Prior to this work, the majority of state-of-the-art text embedding models were limited to a maximum context length of 512 tokens, and long-context capabilities were largely restricted to closed-source models. Notable long-context models such as E5-Mistral-7b-instruct are impeded by significant computational resource requirements. Contrastingly, nomic-embed-text-v1 not only elevates the context length significantly but also remains computationally feasible due to its optimized architecture. This enables its deployment across a wider range of applications without the associated burdens of large parameter models.
Training Methodology
The model's training comprises three fundamental stages: pretraining with masked language modeling (MLM), unsupervised contrastive pretraining, and supervised contrastive fine-tuning. In the MLM phase, data from BooksCorpus and Wikipedia are employed to adapt a long-context version of BERT. Unsupervised contrastive pretraining follows with a dataset curated to 235 million pairs, crucial for learning diverse semantic representation. Performance in downstream tasks is further enhanced through supervised contrastive fine-tuning on datasets such as MSMarco, NQ, and others, which are crucial for high-quality semantic representations.
Model Architecture
The model adopts significant modifications to support long context lengths. Rotary positional embeddings replace absolute positional embeddings, enabling better pattern recognition over extended sequences. Flash Attention optimizes the attention mechanism allowing efficient processing of longer sequences. Additionally, the SwiGLU activation function and dynamic NTK interpolation are incorporated to facilitate scalability up to an 8192 sequence length during inference. These architectural modifications result in a compact 137M parameter model that effectively processes extended contexts, marking a notable advancement in the design of embedding models.
Experimental Evaluation
nomic-embed-text-v1 exhibits superior performance across several benchmarks including MTEB, LoCo, and Jina's Long Context Evaluation. It decisively outperforms text-embedding-ada-002 on both short and long-context evaluations, showcasing its robustness and versatility. Benchmarks indicate its superiority in diverse applications, markedly improving information retrieval, clustering, and reranking tasks. The performance on long-context benchmarks reiterates its aptitude in applications requiring expansive contextual comprehension.

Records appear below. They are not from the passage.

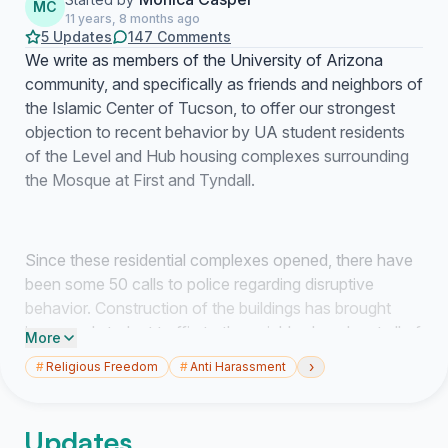
MC
11 years, 8 months ago
5 Updates
147 Comments
We write as members of the University of Arizona
community, and specifically as friends and neighbors of
the Islamic Center of Tucson, to offer our strongest
objection to recent behavior by UA student residents
of the Level and Hub housing complexes surrounding
the Mosque at First and Tyndall.
Since these residential complexes opened, there have
been some 50 calls to police regarding disruptive
behavior. Construction of the buildings has brought
increased student traffic to the neighborhood, not all of
More
it benign. Most egregiously, the Islamic Center has been
›
#
Religious Freedom
#
Anti Harassment
the target of vandalism as beer and liquor bottles have
been thrown from the balconies of these apartments
directly at the Islamic Center.
Updates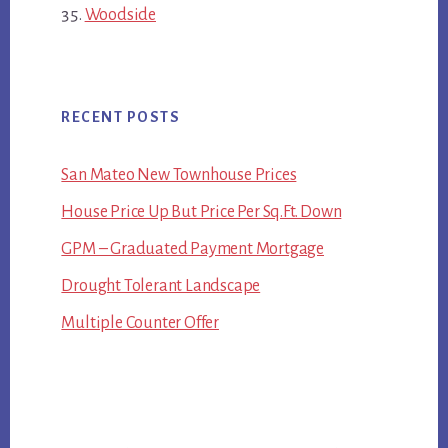
Woodside
RECENT POSTS
San Mateo New Townhouse Prices
House Price Up But Price Per Sq.Ft. Down
GPM – Graduated Payment Mortgage
Drought Tolerant Landscape
Multiple Counter Offer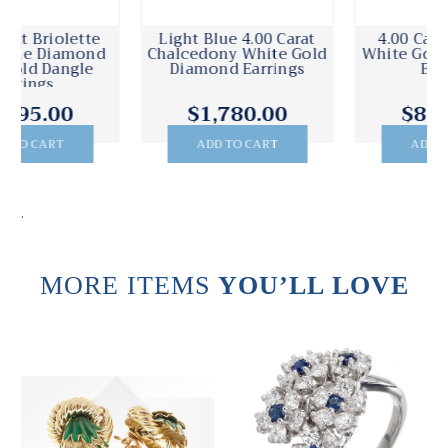
4.00 Carat Diamond
4.00 Carat Topaz
White Gold Large Hoop
Diamond White Gold
Earrings
Dangle Earrings
$8,675.00
$3,995.00
ADD TO CART
ADD TO CART
.
MORE ITEMS
YOU’LL LOVE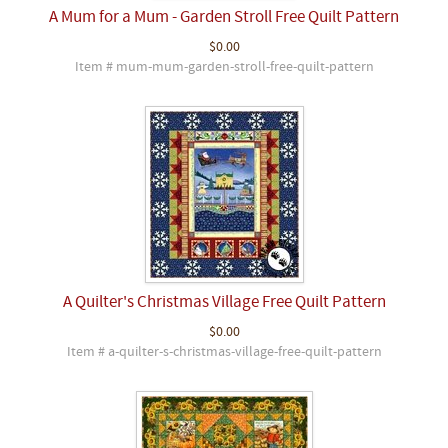
A Mum for a Mum - Garden Stroll Free Quilt Pattern
$0.00
Item # mum-mum-garden-stroll-free-quilt-pattern
A Quilter's Christmas Village Free Quilt Pattern
$0.00
Item # a-quilter-s-christmas-village-free-quilt-pattern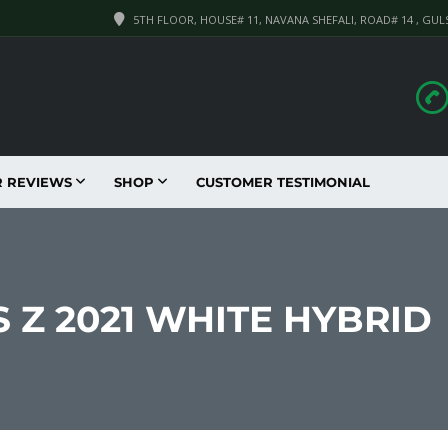
5TH FLOOR, HOUSE# 11, NAVANA SHEFALI, ROAD# 14 , GUL
R REVIEWS
SHOP
CUSTOMER TESTIMONIAL
 Z 2021 WHITE HYBRID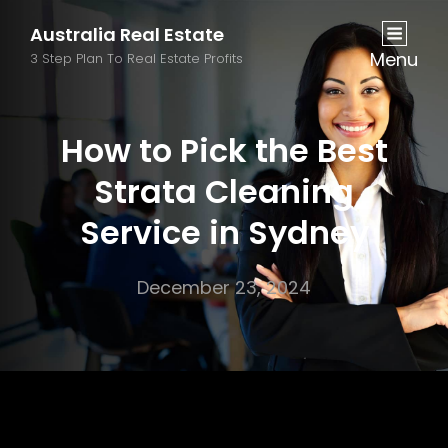
Australia Real Estate
Menu
3 Step Plan To Real Estate Profits
How to Pick the Best
Strata Cleaning
Service in Sydney
December 23, 2024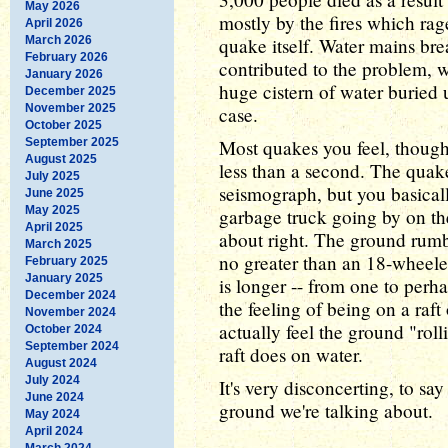
May 2026
mostly by the fires which rag
April 2026
March 2026
quake itself. Water mains br
February 2026
contributed to the problem, 
January 2026
huge cistern of water buried u
December 2025
November 2025
case.
October 2025
September 2025
Most quakes you feel, though, 
August 2025
less than a second. The quake
July 2025
seismograph, but you basically
June 2025
May 2025
garbage truck going by on the
April 2025
about right. The ground rumbl
March 2025
no greater than an 18-wheeler
February 2025
January 2025
is longer -- from one to perha
December 2024
the feeling of being on a raf
November 2024
actually feel the ground "rol
October 2024
September 2024
raft does on water.
August 2024
July 2024
It's very disconcerting, to say
June 2024
ground we're talking about.
May 2024
April 2024
March 2024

Future Directions and Implications
The open-source and reproducible nature of nomic-embed-text-v1 underscores a transformative shift towards model transparency and reliability in NLP. It lays a foundation for future innovations in embedding models, immensely facilitating auditing and compliance, particularly in high-stakes industry deployments. Future research may explore further scaling of such models while enhancing computational efficiency and exploring additional applications that benefit from extended context processing.
Conclusion
Nomic-embed-text-v1 represents a significant contribution to the domain of text embeddings. By addressing both the limitations of context length and resource-intensive computational requirements, it sets a new benchmark for open, reproducible models in NLP, promoting broader accessibility and adaptability across diverse machine learning applications. The seamless integration of open-access weights, code, and datasets serves to empower researchers and practitioners aiming to replicate and extend its capabilities.